LLaMA - Google released on Feb 2023

Posted on 2024-06-28 Edited on 2024-12-28 In Paper reading Views:

tutorial: https://www.youtube.com/watch?v=Mn_9W1nCFLo&t=27s

LLaMA: Open and Efficient Foundation Language Models

This is the framework drawn by Umar from his video tutorial. There are several concepts from LLaMa.

Rotary positional embedding [1]
It was proposed by Jianlin Su et al. In the origninal method that uses absolute positional embeddings, the positional embeddings are added to the feature embeddings. In the methods using relative positional embeddings, the positional embeddings are also added to the dot product of Q and K. However, they think that they can integrate the relative distance of two tokens into the dot product, or generally the inner product of Q and K. Baased on that, they define a new inner product on the complex space where the relative distance or positions can be represented by a rotation operation.
RMS Norm (Root Mean Square Normalization) [2]
It was suggested that the stability of the training is mostly attributed to the re-scaling of variance rather than the re-centering using means. Therefore, they only focus on variance and save the computation. The network will still achieve the same effect as Layer Norm.
KV Cache

In the task of next token prediction, for each iteration, we only care about the last output token since the previous tokens have already been predicted. But we calculate these tokens in every iteration repeatedly.
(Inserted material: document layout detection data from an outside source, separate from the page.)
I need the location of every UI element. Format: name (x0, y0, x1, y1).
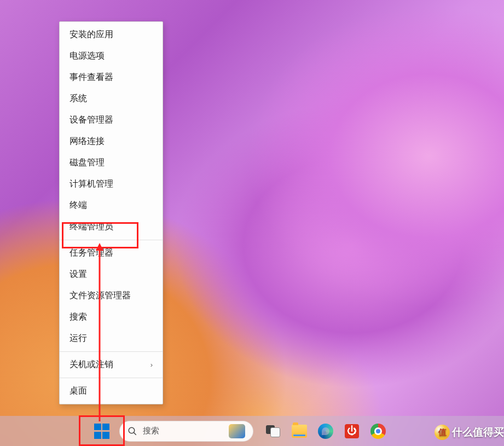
menu-item-7[interactable]: 计算机管理 (60, 173, 163, 195)
menu-item-14[interactable]: 运行 (60, 328, 163, 349)
app-button-red[interactable]: ⏻ (340, 419, 364, 443)
task-view-icon (266, 425, 280, 437)
start-button[interactable] (89, 418, 115, 444)
menu-item-0[interactable]: 安装的应用 (60, 24, 163, 45)
file-explorer-button[interactable] (287, 419, 311, 443)
folder-icon (292, 425, 307, 438)
search-highlight-icon (229, 424, 245, 438)
menu-item-8[interactable]: 终端 (60, 195, 163, 216)
menu-item-10[interactable]: 任务管理器 (60, 242, 163, 264)
menu-item-12[interactable]: 文件资源管理器 (60, 285, 163, 306)
menu-item-label: 终端管理员 (69, 221, 113, 233)
chrome-icon (370, 424, 386, 439)
menu-item-11[interactable]: 设置 (60, 264, 163, 285)
svg-line-3 (134, 432, 136, 435)
menu-item-3[interactable]: 系统 (60, 88, 163, 109)
menu-item-label: 终端 (69, 200, 87, 211)
watermark: 值 什么值得买 (435, 425, 504, 440)
menu-item-label: 桌面 (69, 385, 87, 397)
menu-item-label: 计算机管理 (69, 178, 113, 190)
search-icon (128, 426, 137, 436)
watermark-text: 什么值得买 (452, 425, 504, 439)
menu-item-1[interactable]: 电源选项 (60, 45, 163, 67)
chrome-button[interactable] (366, 419, 390, 443)
windows-logo-icon (94, 424, 109, 439)
menu-item-label: 电源选项 (69, 50, 105, 62)
chevron-right-icon: › (150, 361, 153, 369)
menu-item-label: 关机或注销 (69, 359, 113, 370)
menu-separator (60, 351, 163, 352)
menu-item-4[interactable]: 设备管理器 (60, 109, 163, 131)
menu-separator (60, 378, 163, 378)
menu-separator (60, 240, 163, 240)
svg-point-2 (129, 427, 135, 433)
watermark-badge-icon: 值 (435, 425, 450, 440)
menu-item-label: 设置 (69, 269, 87, 280)
menu-item-label: 设备管理器 (69, 114, 113, 126)
search-placeholder: 搜索 (143, 426, 223, 436)
power-app-icon: ⏻ (345, 424, 359, 438)
menu-item-6[interactable]: 磁盘管理 (60, 152, 163, 173)
menu-item-16[interactable]: 桌面 (60, 380, 163, 402)
menu-item-15[interactable]: 关机或注销› (60, 354, 163, 375)
menu-item-label: 安装的应用 (69, 29, 113, 40)
taskbar-pinned-apps: ⏻ (261, 419, 390, 443)
menu-item-label: 事件查看器 (69, 72, 113, 83)
menu-item-13[interactable]: 搜索 (60, 306, 163, 328)
taskbar: 搜索 ⏻ (0, 416, 504, 446)
menu-item-label: 文件资源管理器 (69, 290, 131, 302)
menu-item-label: 系统 (69, 93, 87, 105)
winx-context-menu: 安装的应用电源选项事件查看器系统设备管理器网络连接磁盘管理计算机管理终端终端管理… (59, 21, 163, 404)
menu-item-label: 网络连接 (69, 136, 105, 147)
menu-item-5[interactable]: 网络连接 (60, 131, 163, 152)
menu-item-label: 运行 (69, 333, 87, 344)
menu-item-label: 磁盘管理 (69, 157, 105, 169)
menu-item-2[interactable]: 事件查看器 (60, 67, 163, 88)
taskbar-search[interactable]: 搜索 (119, 421, 253, 442)
task-view-button[interactable] (261, 419, 285, 443)
edge-icon (318, 424, 333, 439)
menu-item-label: 搜索 (69, 311, 87, 323)
menu-item-9[interactable]: 终端管理员 (60, 216, 163, 238)
menu-item-label: 任务管理器 (69, 247, 113, 259)
edge-button[interactable] (314, 419, 338, 443)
To avoid that, for each iteration and suppose we have to predict token 3, then we append the token 3 from K to the K buffer, since token 1 and 2 are already there, and append the Token 3 from V to the V buffer, and after the attention layer calculation, we obtain the prediction of token 3.
Multi-Query Attention [3] and Grouped Multi-Query Attention [4]
As we have reduced the computation by KV cache, the bottleneck which affects the speed is now becoming the Memory access, according to the ratio of memory and arithmetic operations. So they only divide the Q into multi heads and use a single shared head for the case of K and V. But it will degrads the model slightly, so they use grouped meahcnism like grouped convolution. They are illustrated below.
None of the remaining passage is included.